WORK TASK>
Using the material that follows, identify and copy each line with the string "Kilkenny".

INPUT MATERIAL>
>>>>>

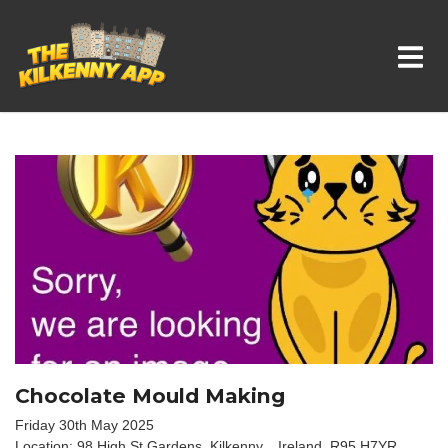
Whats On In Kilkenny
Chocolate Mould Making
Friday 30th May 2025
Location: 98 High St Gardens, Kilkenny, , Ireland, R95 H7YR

<<<<<
>>>>>

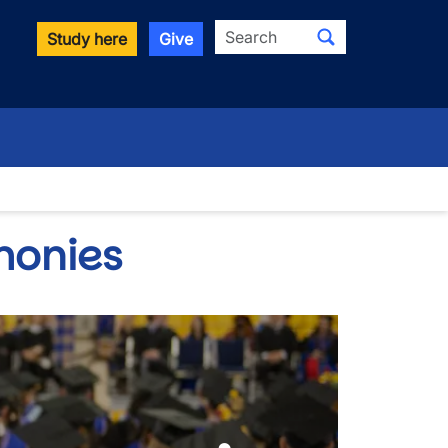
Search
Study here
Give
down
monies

<<<<<
>>>>>

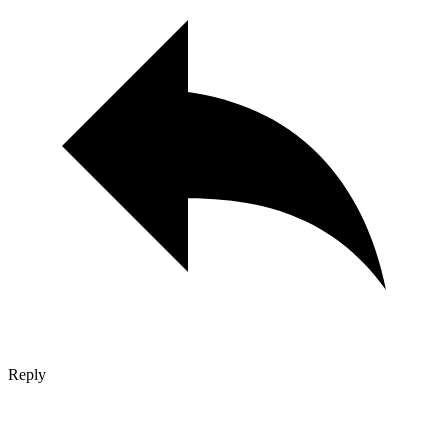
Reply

<<<<<

ANSWER>
Whats On In Kilkenny
Location: 98 High St Gardens, Kilkenny, , Ireland, R95 H7YR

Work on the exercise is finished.